* Task *
Could you restate exactly the lines that begin at the line with "via un dentino" and end at the final line of the data?

Transcribed page contents:
##########
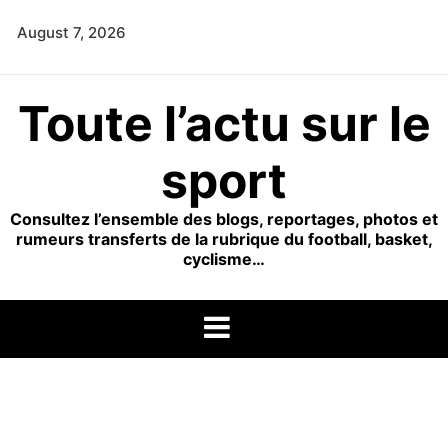
Skip
August 7, 2026
to
content
Toute l’actu sur le
sport
Consultez l’ensemble des blogs, reportages, photos et
rumeurs transferts de la rubrique du football, basket,
cyclisme…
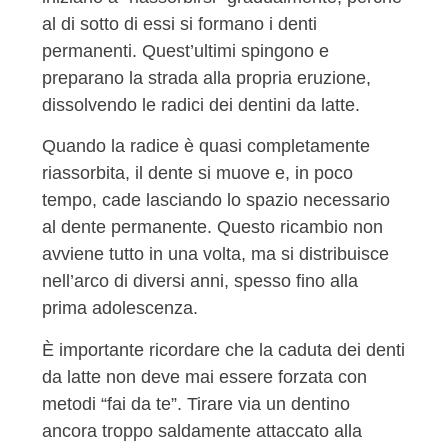
al di sotto di essi si formano i denti
permanenti. Quest’ultimi spingono e
preparano la strada alla propria eruzione,
dissolvendo le radici dei dentini da latte.
Quando la radice è quasi completamente
riassorbita, il dente si muove e, in poco
tempo, cade lasciando lo spazio necessario
al dente permanente. Questo ricambio non
avviene tutto in una volta, ma si distribuisce
nell’arco di diversi anni, spesso fino alla
prima adolescenza.
È importante ricordare che la caduta dei denti
da latte non deve mai essere forzata con
metodi “fai da te”. Tirare via un dentino
ancora troppo saldamente attaccato alla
##########
* Response below *
metodi “fai da te”. Tirare via un dentino
ancora troppo saldamente attaccato alla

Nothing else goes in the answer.